ABOUT THIS TASK –
Where the line with "Faster rides" appears below, start writing out lines exactly, and finish with the line with "حقوق النشر محفوظة 2026 ©", which is included; write out nothing else.

SOURCE DATA –
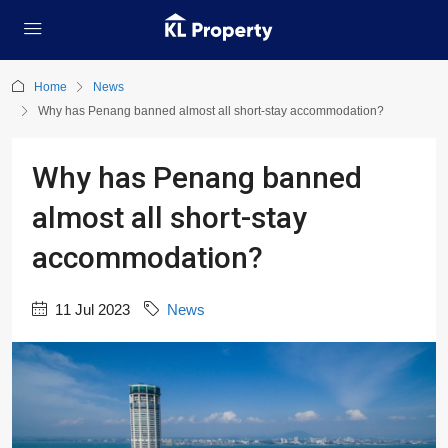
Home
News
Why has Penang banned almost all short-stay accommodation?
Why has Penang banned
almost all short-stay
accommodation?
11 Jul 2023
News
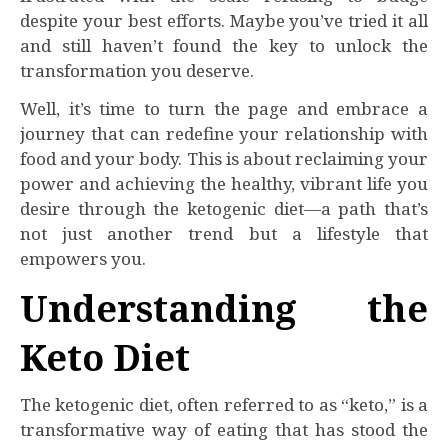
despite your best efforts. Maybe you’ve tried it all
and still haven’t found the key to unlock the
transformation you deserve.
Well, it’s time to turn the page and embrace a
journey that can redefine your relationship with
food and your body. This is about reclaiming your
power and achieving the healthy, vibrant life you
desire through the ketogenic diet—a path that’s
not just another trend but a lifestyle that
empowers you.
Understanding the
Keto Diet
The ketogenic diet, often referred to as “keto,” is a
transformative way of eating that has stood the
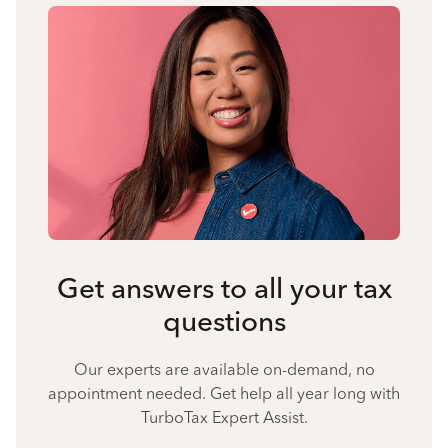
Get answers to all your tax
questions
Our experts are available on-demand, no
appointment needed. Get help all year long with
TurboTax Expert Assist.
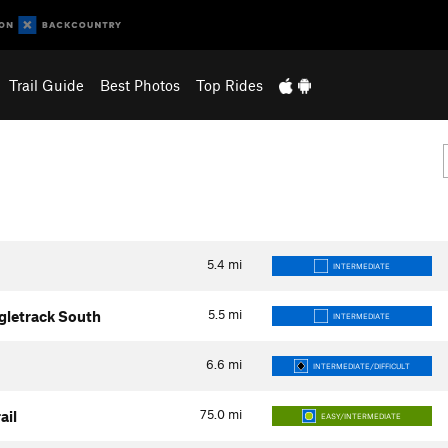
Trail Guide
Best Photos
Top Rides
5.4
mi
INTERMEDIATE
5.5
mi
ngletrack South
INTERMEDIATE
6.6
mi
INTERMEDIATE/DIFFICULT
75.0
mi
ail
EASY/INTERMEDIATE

--

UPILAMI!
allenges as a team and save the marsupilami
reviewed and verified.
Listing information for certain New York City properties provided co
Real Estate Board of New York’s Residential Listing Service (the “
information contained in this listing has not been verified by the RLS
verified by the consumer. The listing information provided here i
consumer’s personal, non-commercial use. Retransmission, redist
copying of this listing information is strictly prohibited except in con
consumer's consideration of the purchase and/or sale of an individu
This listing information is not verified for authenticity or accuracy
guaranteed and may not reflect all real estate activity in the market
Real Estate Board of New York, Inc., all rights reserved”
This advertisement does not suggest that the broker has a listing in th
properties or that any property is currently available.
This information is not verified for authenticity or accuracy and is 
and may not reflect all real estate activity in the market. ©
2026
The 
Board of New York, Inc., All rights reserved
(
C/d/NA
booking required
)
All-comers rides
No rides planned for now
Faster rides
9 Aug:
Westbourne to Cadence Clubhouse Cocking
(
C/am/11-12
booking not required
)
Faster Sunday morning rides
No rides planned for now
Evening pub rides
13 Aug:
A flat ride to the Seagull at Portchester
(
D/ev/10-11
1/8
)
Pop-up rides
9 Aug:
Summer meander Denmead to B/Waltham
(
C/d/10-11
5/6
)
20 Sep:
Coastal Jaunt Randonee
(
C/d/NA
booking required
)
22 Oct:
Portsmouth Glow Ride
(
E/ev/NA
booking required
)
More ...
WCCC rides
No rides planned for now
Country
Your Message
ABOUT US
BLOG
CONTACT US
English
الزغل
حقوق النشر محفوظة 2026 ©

TASK OUTPUT –
Faster rides
9 Aug:
Westbourne to Cadence Clubhouse Cocking
(
C/am/11-12
booking not required
)
Faster Sunday morning rides
No rides planned for now
Evening pub rides
13 Aug:
A flat ride to the Seagull at Portchester
(
D/ev/10-11
1/8
)
Pop-up rides
9 Aug:
Summer meander Denmead to B/Waltham
(
C/d/10-11
5/6
)
20 Sep:
Coastal Jaunt Randonee
(
C/d/NA
booking required
)
22 Oct:
Portsmouth Glow Ride
(
E/ev/NA
booking required
)
More ...
WCCC rides
No rides planned for now
Country
Your Message
ABOUT US
BLOG
CONTACT US
English
الزغل
حقوق النشر محفوظة 2026 ©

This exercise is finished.